Employees and prospective employees have the option to accept or decline to accept an accommodation.

What is the practical impact of the new law?

Even before the new law was enacted, FEPA defined sex discrimination to include pregnancy, childbirth, or related medical conditions.  However, FEPA did not specifically require employers to accommodate pregnant individuals.  In practical terms, FEPA previously only prohibited employers from treating pregnant employees worse than other employees (i.e., not to discriminate against pregnant employees); the new law requires employers to provide pregnant employees additional benefits in certain circumstances (i.e., to reasonably accommodate pregnant employees). At least 12 states and the District of Columbia already impose a similar accommodation requirement in their fair employment practices laws.

In Young v.
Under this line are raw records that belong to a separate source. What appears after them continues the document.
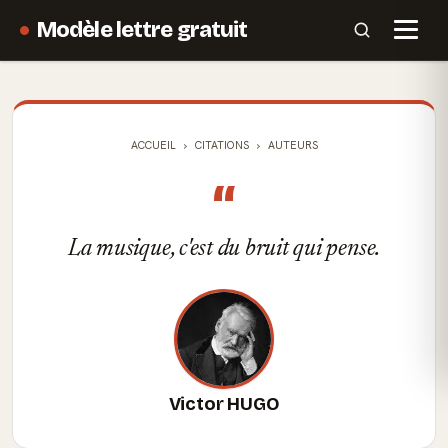
Modèle lettre gratuit
ACCUEIL
CITATIONS
AUTEURS
“
La musique, c'est du bruit qui pense.
Victor HUGO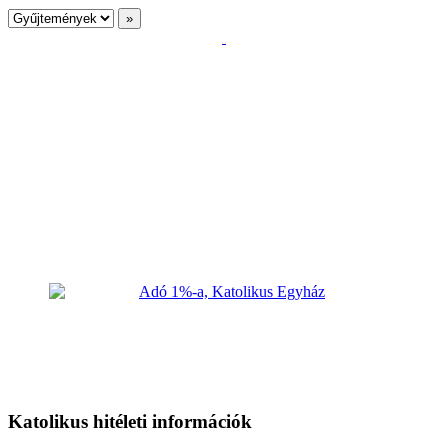
Katolikus hitéleti információk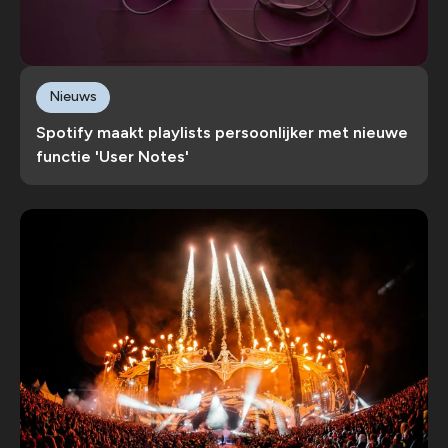
Nieuws
Spotify maakt playlists persoonlijker met nieuwe
functie 'User Notes'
UPS,1 the U.S. Supreme Court recently clarified federal law on the issue of accommodating pregnant employees, holding an employee can make out a case of pregnancy discrimination by showing their employer denied a request for an accommodation while at the same time accommodating other employees “similar in their ability or inability to work.”   Similarly, federal law already imposes a duty to provide private, non-bathroom space for employees expressing breast milk.  Therefore, while the actual impact of the addition of 28-5-7.4 to FEPA may be limited, it will undoubtedly lead to additional claims and lawsuits.

What should employers do?

While many of the new law’s requirements are duplicative of existing federal law, it is still important for Rhode Island employers to assess their current practices and make necessary adjustments.  The most immediate requirements is to comply with the notice requirements. The statute does not explicitly instruct the Rhode Island Commission for Human Rights (the “Commission”) – which is charged with enforcing the law – to generate a poster  employers can use to comply with the law’s notice requirement.  Therefore, in order to maintain compliance with the new law, employers should develop a written notice to be both posted and provided to employees absent further guidance from the legislature or the Commission.

In addition, employers should:

  • Review existing procedures for requesting a workplace accommodation to ensure consistency in accommodating both pregnant and non-pregnant employees.
  • Train supervisory and managerial employees, and HR personnel on the new law’s requirements.
  • Review and revise, if necessary, leave of absence policies and procedures to ensure they meet the new law’s requirements, including a statement that a reasonable accommodation may be available to individuals who suffer from a condition related to pregnancy, childbirth, or a related condition.
  • Ensure written notice of the new law is provided to current employees on or before October 22, 2015, to new hires during the orientation process, and going forward to any employee who notifies the employer she is pregnant, within 10 days of such notice.

Employers should consult with experienced employment counsel when addressing these issues.

1 See Joseph P. Harkins, Alexis C. Knapp, Steven E. Kaplan, and Eunju Park, The Heavy Burden of Light Duty: Young v. UPS Littler Insight (Mar. 31, 2015).

Information contained in this publication is intended for informational purposes only and does not constitute legal advice or opinion, nor is it a substitute for the professional judgment of an attorney.